Si è trattato dell'ennesima occasione persa per creare anche da noi, come è il caso della Small Business Administration dal 1953 per gli Stati Uniti, un ministero o un'agenzia indipendente per la piccole e medie imprese che risponda direttamente al capo del Governo? In passato è sempre stato così.

Le grandi imprese non hanno bisogno di un ministero dedicato a loro: trattano da pari a pari con le banche, anzi sovente dettano le loro condizioni agli istituti di credito e intervengono nella governance. Hanno semmai bisogno di un fisco meno vorace, di pochi interlocutori ben definiti e chiare regole per definire i loro investimenti, e di una seria e costante azione di diplomazia economica sui grandi scenari planetari.

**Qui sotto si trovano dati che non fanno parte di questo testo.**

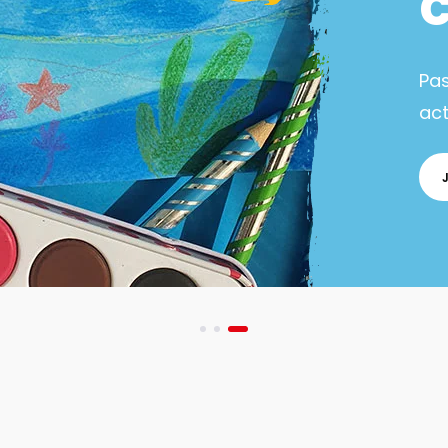
Pa
act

Sono le piccole, invece, che hanno bisogno di una agenzia pubblica che le tuteli dagli abusi di posizioni dominanti sul mercato e dagli abusi della Pa, e le coordini per cogliere meglio le opportunità di affari ove necessario. È abbastanza scontato che gli interessi della grande impresa prevarranno su quelli delle Pmi fino a quando queste ultime non avranno un loro difensore specifico a esse dedicato.

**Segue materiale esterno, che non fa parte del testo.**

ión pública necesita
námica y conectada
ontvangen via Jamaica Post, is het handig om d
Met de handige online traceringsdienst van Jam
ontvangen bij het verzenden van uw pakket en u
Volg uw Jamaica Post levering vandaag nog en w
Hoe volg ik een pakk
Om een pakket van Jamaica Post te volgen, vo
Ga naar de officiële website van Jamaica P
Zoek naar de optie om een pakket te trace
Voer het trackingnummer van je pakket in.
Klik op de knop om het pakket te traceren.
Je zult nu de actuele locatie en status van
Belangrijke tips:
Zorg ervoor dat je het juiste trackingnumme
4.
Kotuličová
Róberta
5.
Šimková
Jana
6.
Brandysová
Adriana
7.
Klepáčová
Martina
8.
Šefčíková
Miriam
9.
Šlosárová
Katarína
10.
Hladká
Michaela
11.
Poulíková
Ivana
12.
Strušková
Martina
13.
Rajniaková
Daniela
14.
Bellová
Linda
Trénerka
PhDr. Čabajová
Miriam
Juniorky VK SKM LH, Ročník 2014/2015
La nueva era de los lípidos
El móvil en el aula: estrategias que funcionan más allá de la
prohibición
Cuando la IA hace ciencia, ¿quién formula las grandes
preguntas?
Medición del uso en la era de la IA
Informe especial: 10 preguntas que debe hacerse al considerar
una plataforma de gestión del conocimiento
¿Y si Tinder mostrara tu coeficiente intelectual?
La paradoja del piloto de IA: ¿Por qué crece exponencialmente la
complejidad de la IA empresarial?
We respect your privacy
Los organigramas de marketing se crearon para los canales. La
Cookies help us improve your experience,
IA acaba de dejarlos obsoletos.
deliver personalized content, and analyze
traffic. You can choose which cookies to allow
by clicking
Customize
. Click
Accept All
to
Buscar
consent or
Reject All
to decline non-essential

Eppure questa è anche l'occasione giusta, in attesa di vedere chiarite le ripartizioni delle competenze e l'importanza del peso specifico di singoli uffici e direzioni all'interno del nuovo organigramma del Mise, per chiedersi cosa se ne vuole fare, e come vada orientato nella direzione delle piccole e medie imprese italiane.

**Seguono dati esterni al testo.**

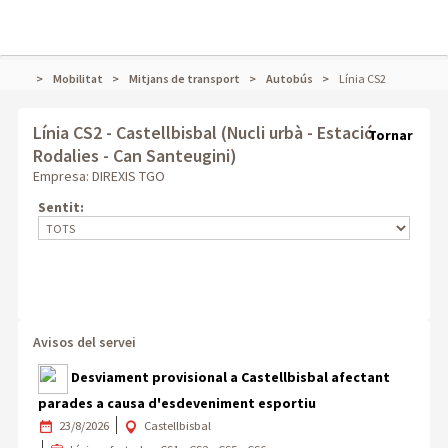
Mobilitat
Mitjans de transport
Autobús
Línia CS2
Línia CS2
- Castellbisbal (Nucli urbà - Estació
Tornar
Rodalies - Can Santeugini)
Empresa: DIREXIS TGO
Sentit:
Avisos del servei
Desviament provisional a Castellbisbal afectant
parades a causa d'esdeveniment esportiu
23/8/2026
Castellbisbal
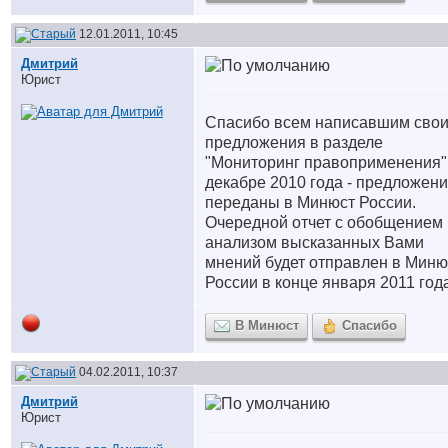
12.01.2011, 10:45
Дмитрий
Юрист
Спасибо всем написавшим сво
предложения в разделе
"Мониторинг правоприменения"
декабре 2010 года - предложен
переданы в Минюст России.
Очередной отчет с обобщением 
анализом высказанных Вами
мнений будет отправлен в Миню
России в конце января 2011 год
В Минюст
Спасибо
04.02.2011, 10:37
Дмитрий
Юрист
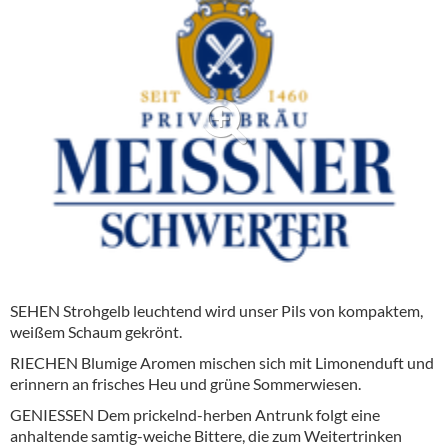
Alkoholfreie Getränke
Öle & Küchenartikel
Kaffee
Barzubehör
Equipment
Verpackung
Hygieneartikel & Desinfektion
SEHEN Strohgelb leuchtend wird unser Pils von kompaktem,
weißem Schaum gekrönt.
RIECHEN Blumige Aromen mischen sich mit Limonenduft und
erinnern an frisches Heu und grüne Sommerwiesen.
GENIESSEN Dem prickelnd-herben Antrunk folgt eine
anhaltende samtig-weiche Bittere, die zum Weitertrinken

Non è poi così difficile comprendere cosa serva, quali siano le urgenze di questa componente così rilevante e dinamica del nostro tessuto produttivo.
Basta leggersi ogni sei mesi il prezioso contributo che proviene dalla pubblicazione da parte della Bce del Rapporto sulle condizioni dell'accesso al credito per le Pmi. Ogni volta, tra le prime tabelle, si trova la risposta a quale sia il problema più pressante per le piccole imprese all'interno dell'area dell'euro. Ed è da quando esiste questa pubblicazione, dallo scatenarsi della prima recessione del 2008-2009, che la risposta dominante è: la mancanza di clienti. Lo è anche oggi che il resto del mondo ha ripreso a tirare, a conferma che la soluzione ai problemi delle nostre piccole imprese non può che passare, obbligatoriamente, anche per una riqualificazione della spesa pubblica italiana, che abolisca gli sprechi (stimati attorno al 20 per cento del bilancio dello Stato dalle analisi di alti funzionari del Senato) e che rilanci capitoli "intelligenti" di spesa.